The structure of each stack frame is:
.
+--------------+ :
| caller stuff | <------------\ |
+--------------+ | |
| argument N | | |
+--------------+ | |
| argument N-1 | | |
. . . | |
: : : | |
| argument 3 | | |
+--------------+ | |
| argument 2 | | |
+--------------+ | |
| argument 1 | | |
+--------------+ | |
| argument 0 | <---- %ebp | |
+--------------+ | |
| caller %eip | | |
+--------------+ | |
| caller %esp | -------------/ |
+--------------+ |
| caller %ebp | ---------------/
+--------------+
| heap var 0 |
+--------------+
| heap var 1 |
. . .
: : :
| temp val 0 |
+--------------+
| temp val 1 |
+--------------+
| temp val 2 |
+--------------+
| temp val 3 | <----- %esp
+--------------+
Normally everything on the stack except for saved %eip, %esp, and %ebp
values will be a run-time tagged value; it's just that you have to
follow the %ebp chain to find out where those are.
(An alternative approach might be pointer comparisons: saved %eips
will point into the .text section, not the heap, and saved %esps and
%ebps will point into the stack, not the heap. As explained above,
you need pointer comparisons to figure out which pointers point to
constants anyway.)
Run-time tagged values are either Scheme values or heap vars. The
heap vars can be treated by the GC as if they were Scheme values
--- they're aligned pointers that point to heap-allocated cells with
magic numbers, just as Scheme values are. So even though they can't
appear as the value of a variable in a Scheme program, they don't add
any extra complexity to the GC.
Some assembly-language primitives, such as "display" and
"string->symbol", will push things that are not Scheme values on the
stack. I don't know if any of them currently try to allocate memory
while in this state, but if so, they will have to be changed.
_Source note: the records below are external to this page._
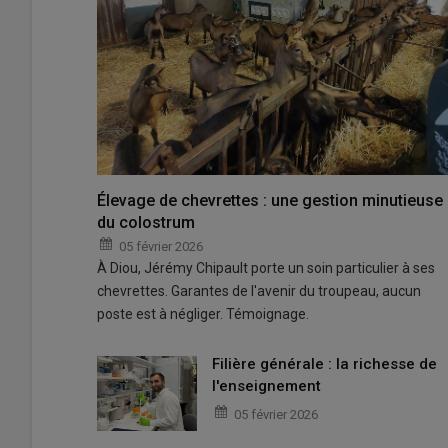
Élevage de chevrettes : une gestion minutieuse
du colostrum
05 février 2026
À Diou, Jérémy Chipault porte un soin particulier à ses
chevrettes. Garantes de l'avenir du troupeau, aucun
poste est à négliger. Témoignage.
Filière générale : la richesse de
l'enseignement
05 février 2026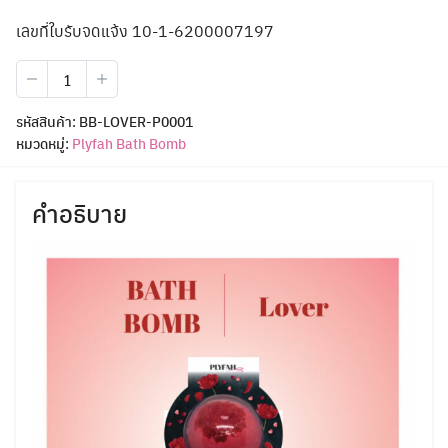
เลขที่ใบรับจดแจ้ง 10-1-6200007197
จำนวน
Plyfah
Bath
รหัสสินค้า:
BB-LOVER-P0001
Bomb
หมวดหมู่:
Plyfah Bath Bomb
Lover
ชิ้น
คำอธิบาย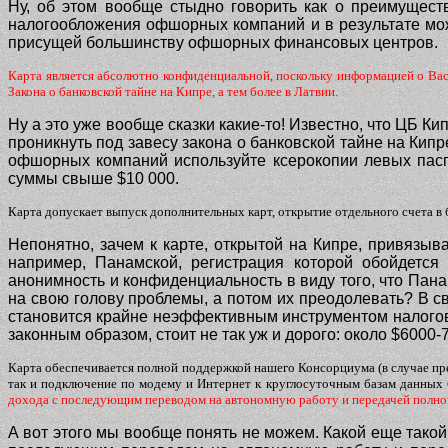
Ну, об этом вообще стыдно говорить как о преимуществ
налогообложения офшорных компаний и в результате можн
присущей большинству офшорных финансовых центров.
Карта является абсолютно конфиденциальной, поскольку информацией о Вас 
Закона о банковской тайне на Кипре, а тем более в Латвии.
Ну а это уже вообще сказки какие-то! Известно, что ЦБ К
проникнуть под завесу закона о банковской тайне на Кипр
офшорных компаний используйте ксерокопии левых паспо
суммы свыше $10 000.
Карта допускает выпуск дополнительных карт, открытие отдельного счета в
Непонятно, зачем к карте, открытой на Кипре, привяз
например, Панамской, регистрация которой обойдетс
анонимность и конфиденциальность в виду того, что Пана
на свою голову проблемы, а потом их преодолевать? В с
становится крайне неэффективным инструментом налогово
законным образом, стоит не так уж и дорого: около $6000-
Карта обеспечивается полной поддержкой нашего Консорциума (в случае пр
так и подключение по модему и Интернет к круглосуточным базам данных 
дохода с последующим переводом на автономную работу и передачей полног
А вот этого мы вообще понять не можем. Какой еще такой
Similarly, some assembly-language primitives will store Scheme values
in other registers that are not part of the stack. I don't know if
there are any cases where the only reference to a Scheme value is in a
register. None of the primitives currently call set-procedure-arg, so
values passed in as arguments are safe; it's only values that might
have been created during the execution of the primitive that are
potentially in danger.
Writing a GC in Scheme
----------------------
If you can write the GC in Scheme, it will be a lot shorter and
probably easier to debug. You'll need at least pointer comparison,
pointer increment, and pointer fetch primitive operations, and you'll
need to write the GC so that it doesn't allocate any memory on the
heap.
Currently the things that allocate memory on the heap are:
- primitives that obviously do so: make-string, cons, string->symbol
- entering functions that create closures (including closures
implicitly created by let-expressions, including let-expressions
implicitly created by "or" and "case")
- actually creating the closures (this is probably irrelevant since
you can't do it without entering the function first)
- invoking variadic functions (including list, append, and error) with
any arguments. (It's safe to invoke them with no arguments!)